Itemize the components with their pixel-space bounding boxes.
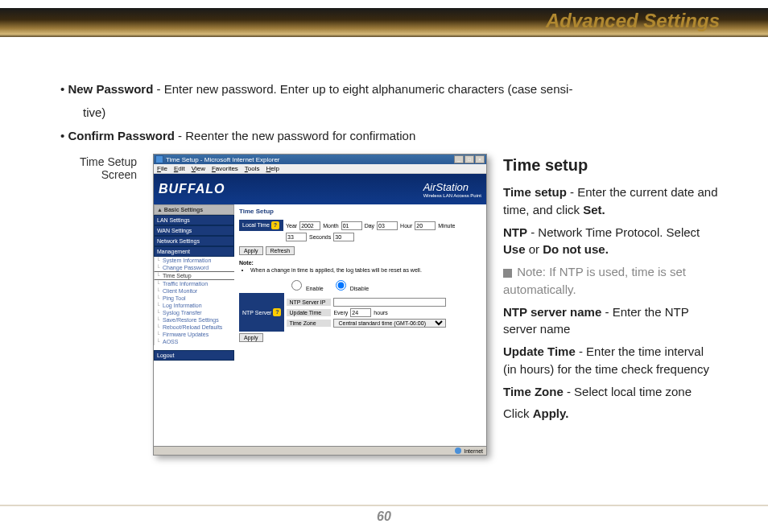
right-column: Time setup Time setup - Enter the curren… [503,154,720,456]
embedded-screenshot: Time Setup - Microsoft Internet Explorer… [153,154,487,456]
sidebar-wan[interactable]: WAN Settings [154,225,234,236]
month-input[interactable] [341,221,362,230]
apply-button-2[interactable]: Apply [239,333,263,342]
ntp-ip-input[interactable] [333,298,446,307]
menu-favorites[interactable]: Favorites [212,165,238,172]
menu-file[interactable]: File [157,165,167,172]
header-band: Advanced Settings [0,8,768,37]
sidebar-item-timesetup[interactable]: Time Setup [154,271,234,280]
close-button[interactable]: × [475,155,485,163]
status-bar: Internet [154,446,486,455]
p-note: Note: If NTP is used, time is set automa… [503,263,720,299]
note-text: When a change in time is applied, the lo… [250,267,481,273]
apply-button-1[interactable]: Apply [239,246,263,255]
tz-label: Time Zone [287,320,331,327]
local-time-row: Local Time? Year Month Day Hour Minute [239,220,481,231]
page-header-title: Advanced Settings [546,10,720,32]
sidebar-item-firmware[interactable]: Firmware Updates [154,331,234,338]
sidebar-item-aoss[interactable]: AOSS [154,338,234,345]
ntp-server-label: NTP Server? [239,293,284,332]
day-input[interactable] [377,221,398,230]
enable-radio-input[interactable] [291,280,302,291]
p-apply: Click Apply. [503,405,720,423]
enable-radio[interactable]: Enable [287,278,324,291]
local-time-row-2: Seconds [239,233,481,241]
sidebar-logout[interactable]: Logout [154,350,234,361]
enable-disable-row: Enable Disable [287,278,481,291]
status-text: Internet [464,448,483,454]
sidebar: ▲ Basic Settings LAN Settings WAN Settin… [154,204,234,446]
bullet-new-password-text: - Enter new password. Enter up to eight … [153,82,572,96]
p-ntp-server-name: NTP server name - Enter the NTP server n… [503,303,720,339]
p-time-setup: Time setup - Enter the current date and … [503,184,720,219]
help-icon[interactable]: ? [271,221,279,229]
brand-logo: BUFFALO [159,182,225,196]
maximize-button[interactable]: □ [465,155,474,163]
seconds-input[interactable] [333,233,354,241]
menu-edit[interactable]: Edit [174,165,185,172]
year-input[interactable] [299,221,320,230]
config-panel: Time Setup Local Time? Year Month Day Ho… [234,204,486,446]
p-time-zone: Time Zone - Select local time zone [503,383,720,401]
ntp-server-ip-row: NTP Server? NTP Server IP Update Time Ev… [239,293,481,332]
product-name: AirStation Wireless LAN Access Point [423,181,481,198]
bullet-confirm-password-text: - Reenter the new password for confirmat… [175,129,415,142]
sidebar-item-sysinfo[interactable]: System Information [154,257,234,264]
sidebar-item-changepw[interactable]: Change Password [154,264,234,271]
refresh-button[interactable]: Refresh [266,246,295,255]
bullet-confirm-password: • Confirm Password - Reenter the new pas… [60,127,720,144]
bullet-confirm-password-label: Confirm Password [68,129,175,142]
menu-tools[interactable]: Tools [245,165,260,172]
footer: 60 [0,505,768,524]
seconds-label: Seconds [309,234,331,240]
ie-icon [155,155,163,163]
every-label: Every [333,310,348,315]
product-name-main: AirStation [423,181,469,193]
main-row: Time Setup Screen Time Setup - Microsoft… [60,154,720,456]
screenshot-caption: Time Setup Screen [60,154,137,456]
hour-input[interactable] [415,221,436,230]
help-icon-2[interactable]: ? [273,308,281,316]
sidebar-lan[interactable]: LAN Settings [154,215,234,225]
window-buttons: _ □ × [454,155,485,163]
menu-help[interactable]: Help [266,165,279,172]
minute-input[interactable] [286,233,307,241]
sidebar-item-log[interactable]: Log Information [154,302,234,309]
apply-row-2: Apply [239,333,481,342]
minute-label: Minute [438,223,455,229]
local-time-label: Local Time? [239,220,283,231]
sidebar-item-reboot[interactable]: Reboot/Reload Defaults [154,324,234,331]
sidebar-item-clientmon[interactable]: Client Monitor [154,287,234,295]
update-time-label: Update Time [287,309,331,316]
sidebar-item-saverestore[interactable]: Save/Restore Settings [154,316,234,324]
sidebar-item-traffic[interactable]: Traffic Information [154,280,234,287]
screenshot-body: ▲ Basic Settings LAN Settings WAN Settin… [154,204,486,446]
day-label: Day [365,223,374,229]
hours-input[interactable] [350,308,371,317]
disable-radio[interactable]: Disable [332,278,369,291]
p-ntp: NTP - Network Time Protocol. Select Use … [503,224,720,259]
note-square-icon [503,269,512,278]
sidebar-basic[interactable]: ▲ Basic Settings [154,204,234,215]
sidebar-network[interactable]: Network Settings [154,236,234,246]
window-title: Time Setup - Microsoft Internet Explorer [166,156,280,163]
bullet-new-password-cont: tive) [83,104,720,121]
globe-icon [455,447,461,454]
disable-radio-input[interactable] [336,280,346,291]
window-titlebar: Time Setup - Microsoft Internet Explorer… [154,155,486,164]
content-area: • New Password - Enter new password. Ent… [0,37,768,464]
sidebar-management[interactable]: Management [154,246,234,257]
panel-title: Time Setup [239,208,481,215]
minimize-button[interactable]: _ [454,155,464,163]
product-sub: Wireless LAN Access Point [423,193,481,198]
sidebar-item-syslog[interactable]: Syslog Transfer [154,309,234,316]
p-update-time: Update Time - Enter the time interval (i… [503,343,720,378]
tz-select[interactable]: Central standard time (GMT-06:00) [333,319,446,328]
sidebar-item-ping[interactable]: Ping Tool [154,295,234,302]
bullet-new-password: • New Password - Enter new password. Ent… [60,80,720,97]
page-number: 60 [0,509,768,524]
caption-line-2: Screen [101,168,137,181]
menu-view[interactable]: View [192,165,205,172]
year-label: Year [286,223,297,229]
ntp-ip-label: NTP Server IP [287,299,331,306]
______
■ PROBLEM DESCRIPTION
Word for word, print all of the data; skip the pictures.

■ ANSWER FOR THIS EXERCISE
Itemize the components with their pixel-space bounding boxes.
right-column: Time setup Time setup - Enter the curren… [503,154,720,456]
embedded-screenshot: Time Setup - Microsoft Internet Explorer… [153,154,487,456]
sidebar-wan[interactable]: WAN Settings [154,225,234,236]
month-input[interactable] [341,221,362,230]
apply-button-2[interactable]: Apply [239,333,263,342]
ntp-ip-input[interactable] [333,298,446,307]
menu-favorites[interactable]: Favorites [212,165,238,172]
menu-file[interactable]: File [157,165,167,172]
header-band: Advanced Settings [0,8,768,37]
sidebar-item-timesetup[interactable]: Time Setup [154,271,234,280]
close-button[interactable]: × [475,155,485,163]
status-bar: Internet [154,446,486,455]
p-note: Note: If NTP is used, time is set automa… [503,263,720,299]
note-text: When a change in time is applied, the lo… [250,267,481,273]
apply-button-1[interactable]: Apply [239,246,263,255]
tz-label: Time Zone [287,320,331,327]
local-time-row: Local Time? Year Month Day Hour Minute [239,220,481,231]
page-header-title: Advanced Settings [546,10,720,32]
sidebar-item-firmware[interactable]: Firmware Updates [154,331,234,338]
sidebar-item-aoss[interactable]: AOSS [154,338,234,345]
ntp-server-label: NTP Server? [239,293,284,332]
day-input[interactable] [377,221,398,230]
enable-radio-input[interactable] [291,280,302,291]
p-apply: Click Apply. [503,405,720,423]
enable-radio[interactable]: Enable [287,278,324,291]
local-time-row-2: Seconds [239,233,481,241]
sidebar-logout[interactable]: Logout [154,350,234,361]
enable-disable-row: Enable Disable [287,278,481,291]
status-text: Internet [464,448,483,454]
sidebar: ▲ Basic Settings LAN Settings WAN Settin… [154,204,234,446]
bullet-new-password-text: - Enter new password. Enter up to eight … [153,82,572,96]
p-ntp-server-name: NTP server name - Enter the NTP server n… [503,303,720,339]
p-time-setup: Time setup - Enter the current date and … [503,184,720,219]
help-icon[interactable]: ? [271,221,279,229]
brand-logo: BUFFALO [159,182,225,196]
maximize-button[interactable]: □ [465,155,474,163]
seconds-input[interactable] [333,233,354,241]
menu-edit[interactable]: Edit [174,165,185,172]
year-input[interactable] [299,221,320,230]
config-panel: Time Setup Local Time? Year Month Day Ho… [234,204,486,446]
p-time-zone: Time Zone - Select local time zone [503,383,720,401]
ntp-server-ip-row: NTP Server? NTP Server IP Update Time Ev… [239,293,481,332]
product-name: AirStation Wireless LAN Access Point [423,181,481,198]
bullet-confirm-password-text: - Reenter the new password for confirmat… [175,129,415,142]
sidebar-item-sysinfo[interactable]: System Information [154,257,234,264]
sidebar-item-changepw[interactable]: Change Password [154,264,234,271]
refresh-button[interactable]: Refresh [266,246,295,255]
bullet-confirm-password: • Confirm Password - Reenter the new pas… [60,127,720,144]
bullet-confirm-password-label: Confirm Password [68,129,175,142]
menu-tools[interactable]: Tools [245,165,260,172]
footer: 60 [0,505,768,524]
seconds-label: Seconds [309,234,331,240]
ie-icon [155,155,163,163]
every-label: Every [333,310,348,315]
product-name-main: AirStation [423,181,469,193]
main-row: Time Setup Screen Time Setup - Microsoft… [60,154,720,456]
screenshot-caption: Time Setup Screen [60,154,137,456]
hour-input[interactable] [415,221,436,230]
help-icon-2[interactable]: ? [273,308,281,316]
sidebar-lan[interactable]: LAN Settings [154,215,234,225]
window-buttons: _ □ × [454,155,485,163]
menu-help[interactable]: Help [266,165,279,172]
minute-input[interactable] [286,233,307,241]
sidebar-item-log[interactable]: Log Information [154,302,234,309]
apply-row-2: Apply [239,333,481,342]
minute-label: Minute [438,223,455,229]
local-time-label: Local Time? [239,220,283,231]
sidebar-item-reboot[interactable]: Reboot/Reload Defaults [154,324,234,331]
sidebar-item-clientmon[interactable]: Client Monitor [154,287,234,295]
update-time-label: Update Time [287,309,331,316]
sidebar-item-saverestore[interactable]: Save/Restore Settings [154,316,234,324]
sidebar-item-traffic[interactable]: Traffic Information [154,280,234,287]
screenshot-body: ▲ Basic Settings LAN Settings WAN Settin… [154,204,486,446]
day-label: Day [365,223,374,229]
hours-input[interactable] [350,308,371,317]
disable-radio[interactable]: Disable [332,278,369,291]
p-ntp: NTP - Network Time Protocol. Select Use … [503,224,720,259]
note-square-icon [503,269,512,278]
sidebar-basic[interactable]: ▲ Basic Settings [154,204,234,215]
sidebar-network[interactable]: Network Settings [154,236,234,246]
window-title: Time Setup - Microsoft Internet Explorer [166,156,280,163]
bullet-new-password-cont: tive) [83,104,720,121]
globe-icon [455,447,461,454]
disable-radio-input[interactable] [336,280,346,291]
window-titlebar: Time Setup - Microsoft Internet Explorer… [154,155,486,164]
content-area: • New Password - Enter new password. Ent… [0,37,768,464]
sidebar-management[interactable]: Management [154,246,234,257]
panel-title: Time Setup [239,208,481,215]
minimize-button[interactable]: _ [454,155,464,163]
product-sub: Wireless LAN Access Point [423,193,481,198]
sidebar-item-syslog[interactable]: Syslog Transfer [154,309,234,316]
p-update-time: Update Time - Enter the time interval (i… [503,343,720,378]
tz-select[interactable]: Central standard time (GMT-06:00) [333,319,446,328]
sidebar-item-ping[interactable]: Ping Tool [154,295,234,302]
bullet-new-password: • New Password - Enter new password. Ent… [60,80,720,97]
page-number: 60 [0,509,768,524]
caption-line-2: Screen [101,168,137,181]
menu-view[interactable]: View [192,165,205,172]
year-label: Year [286,223,297,229]
ntp-ip-label: NTP Server IP [287,299,331,306]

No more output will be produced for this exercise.